Speaker
Description
Model order reduction has become an established tool to reduce costs in computational engineering. It is based on the idea that potential solutions to parameterized problems possess a certain kind of similarity, i.e. that the actual solution vectors reside in a lower-dimensional solution manifold. Vice versa, a certain solution can represented in terms of a low-dimensional solution vector.
This approach has been used widely for multiscale simulations, where the microscale FE solutions on the RVE level exhibit a high level of repetitiveness, so that the microscale kinematics can be lowered drastically using a reduced basis. On the kinetic side, the respective equations of motions can be derived by means of Galerkin projection from the original internal force vector. Computing the latter by numerical integration in the elements is, however, still an expensive task.

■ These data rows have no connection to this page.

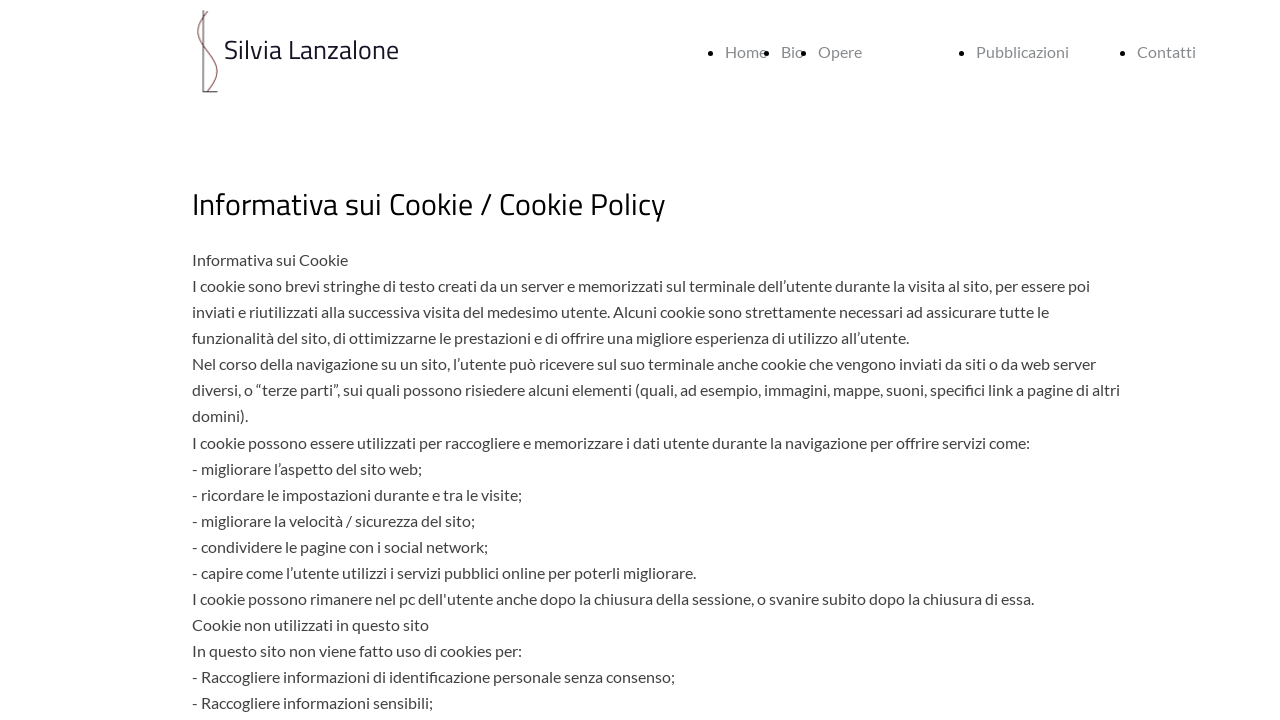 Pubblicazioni (1022, 51)
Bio (792, 51)
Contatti (1166, 51)
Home (746, 51)
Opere (840, 51) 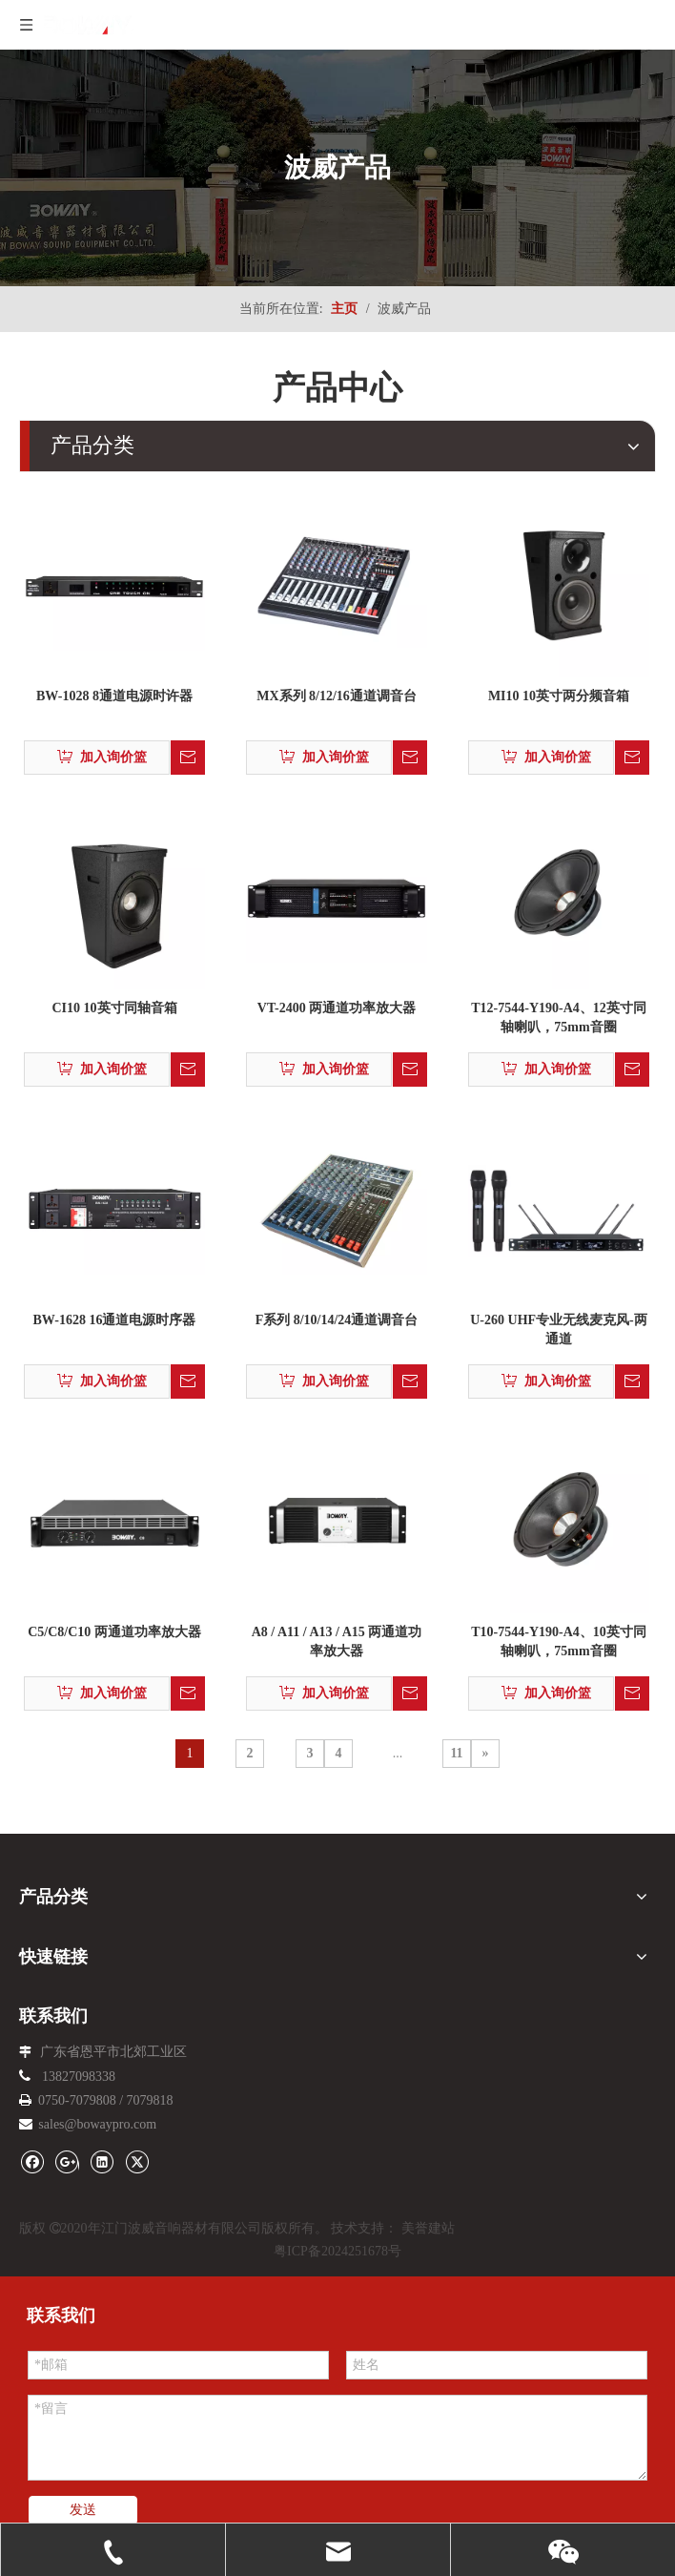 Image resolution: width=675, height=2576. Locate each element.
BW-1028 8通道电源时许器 (114, 696)
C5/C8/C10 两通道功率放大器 (114, 1632)
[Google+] (67, 2160)
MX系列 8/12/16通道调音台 (336, 696)
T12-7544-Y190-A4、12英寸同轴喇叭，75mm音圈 (558, 1017)
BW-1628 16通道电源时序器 (114, 1320)
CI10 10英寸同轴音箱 (113, 1008)
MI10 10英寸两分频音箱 (558, 696)
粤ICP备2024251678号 (337, 2251)
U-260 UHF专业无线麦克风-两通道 (558, 1329)
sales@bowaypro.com (97, 2124)
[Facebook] (32, 2160)
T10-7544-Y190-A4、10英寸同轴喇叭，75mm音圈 (558, 1641)
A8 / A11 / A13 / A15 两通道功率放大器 (337, 1641)
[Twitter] (137, 2160)
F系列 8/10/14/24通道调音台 (337, 1320)
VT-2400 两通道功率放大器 (336, 1008)
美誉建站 (428, 2228)
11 (456, 1753)
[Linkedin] (101, 2160) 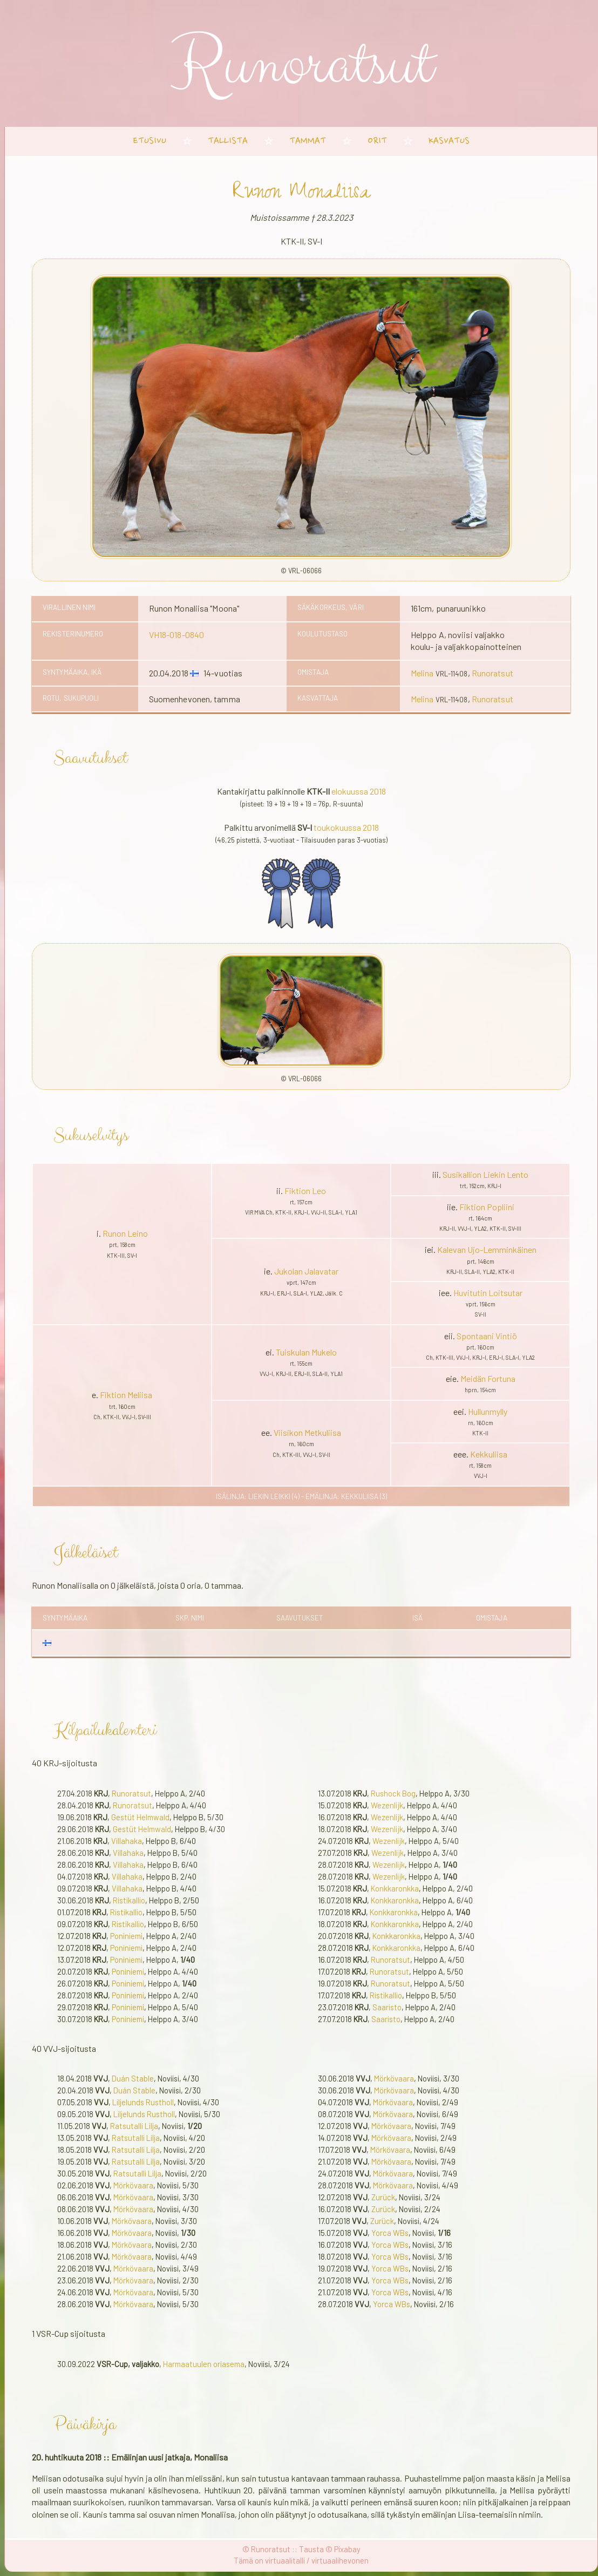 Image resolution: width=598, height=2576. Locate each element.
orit (377, 141)
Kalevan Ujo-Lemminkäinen (486, 1249)
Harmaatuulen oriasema (203, 2364)
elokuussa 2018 (358, 791)
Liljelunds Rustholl (143, 2102)
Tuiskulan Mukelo (306, 1352)
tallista (228, 141)
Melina (422, 673)
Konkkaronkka (395, 1888)
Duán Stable (133, 2078)
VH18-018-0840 (176, 634)
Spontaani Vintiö (487, 1336)
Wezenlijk (387, 1805)
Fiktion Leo (305, 1190)
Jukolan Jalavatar (306, 1271)
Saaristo (387, 2007)
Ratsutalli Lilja (134, 2126)
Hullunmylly (487, 1411)
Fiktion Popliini (486, 1207)
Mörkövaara (133, 2185)
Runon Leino (125, 1233)
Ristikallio (129, 1900)
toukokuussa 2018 (346, 827)
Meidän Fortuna (487, 1378)
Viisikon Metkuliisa (307, 1432)
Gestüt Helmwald (140, 1817)
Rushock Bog (393, 1793)
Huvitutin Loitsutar (487, 1292)
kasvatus (449, 141)
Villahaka (126, 1841)
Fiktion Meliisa (126, 1394)
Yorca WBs (390, 2233)
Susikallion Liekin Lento (485, 1174)
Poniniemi (126, 1936)
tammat (307, 141)
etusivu (149, 141)
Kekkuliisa (488, 1454)
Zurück (383, 2197)
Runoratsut (492, 673) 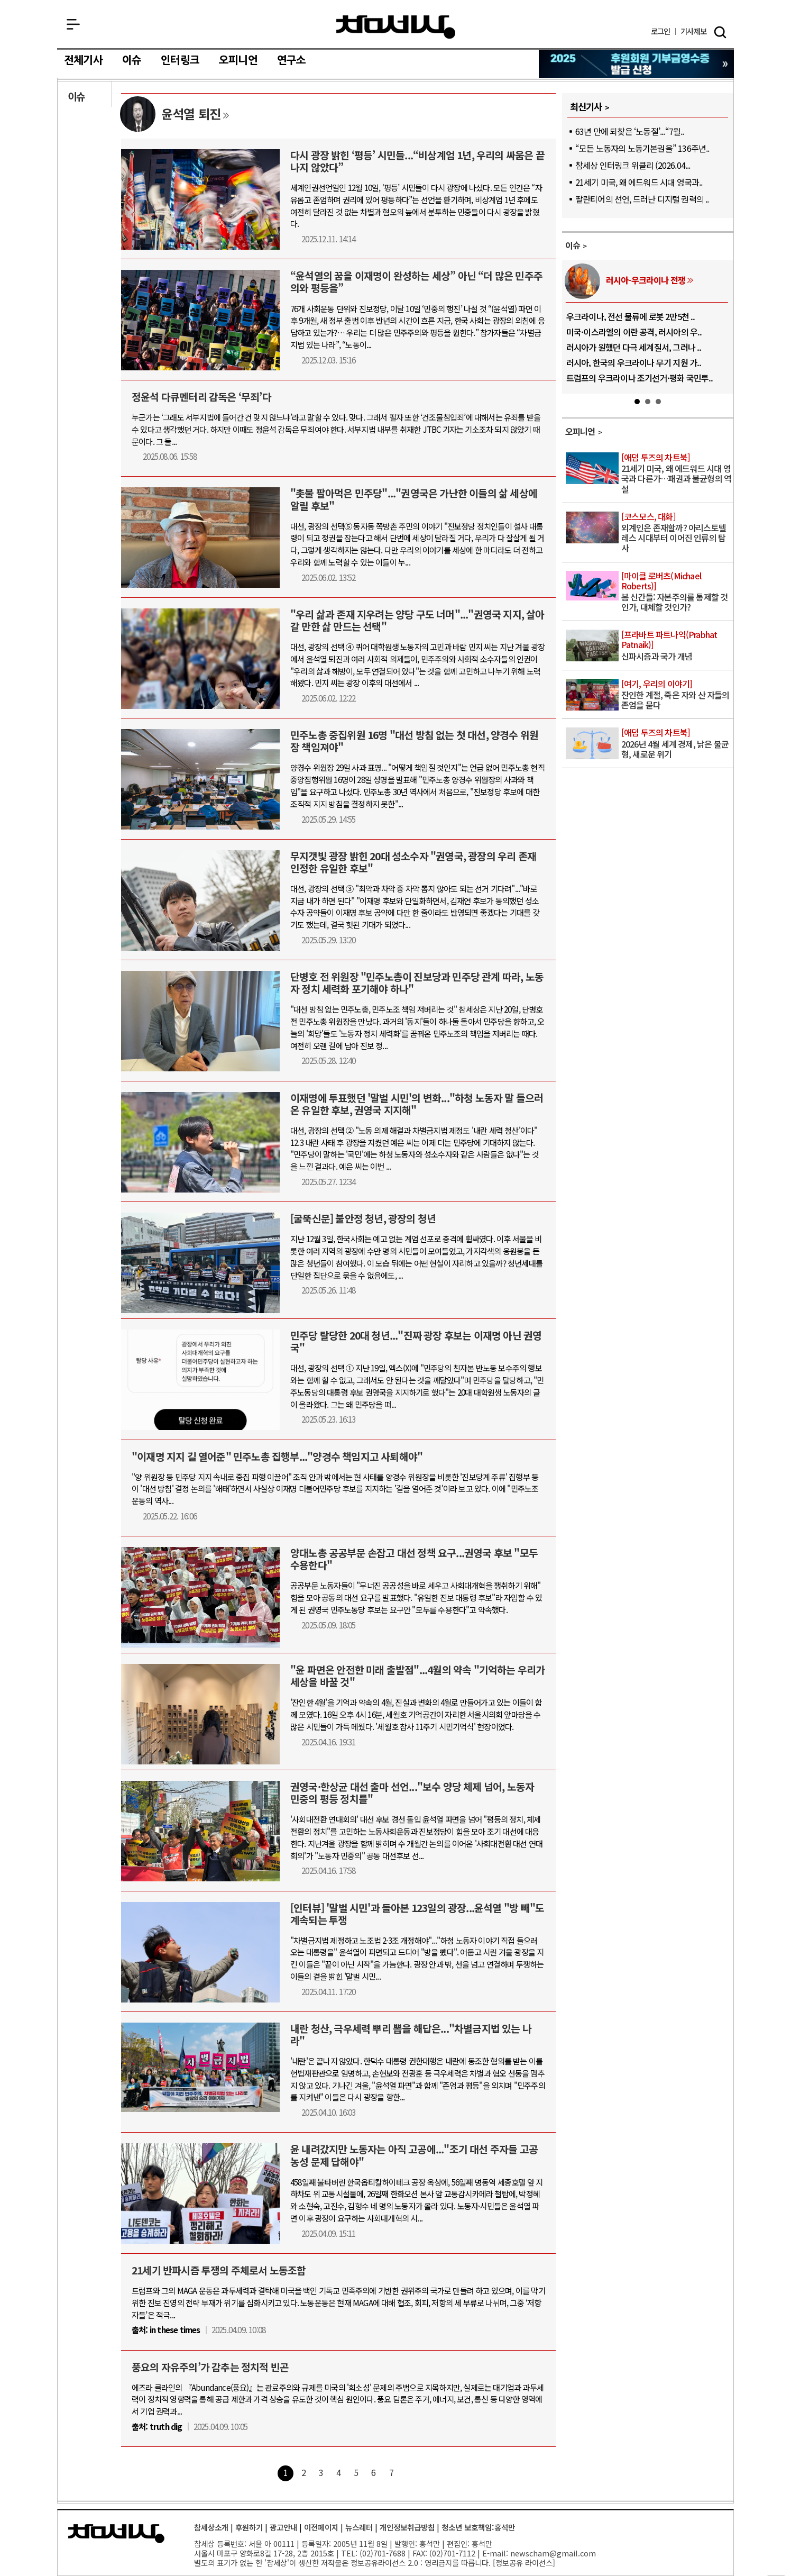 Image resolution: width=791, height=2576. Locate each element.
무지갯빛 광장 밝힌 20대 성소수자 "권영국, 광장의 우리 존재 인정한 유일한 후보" (413, 862)
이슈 (131, 60)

Different hyperintegration methods have been proposed to reduce the number of quadrature points and thus the computation costs. Hyperintegration methods identify quadrature points and their weights based on least-squares error minimization on training data, incorporating certain criteria like the internal forces in the empirical cubature method (ECM) or the elastic free energy in the reduced energy optimal cubature (REOC), while preserving the integration of the volume.
The present contribution formulates additional generalized criteria for hyperintegration. Their individual and combined effects on the computational cost is evaluated for a number of reduced order FE² problems. This way, the computational online costs can be further decreased if the criteria are combined, caused by the better generalization of the resulting hyperintegration scheme. This scheme is implemented in an element-wise manner as Empirical Hyper Element Integration Method (EHEIM), enabling a modular integration into existing FE² codes.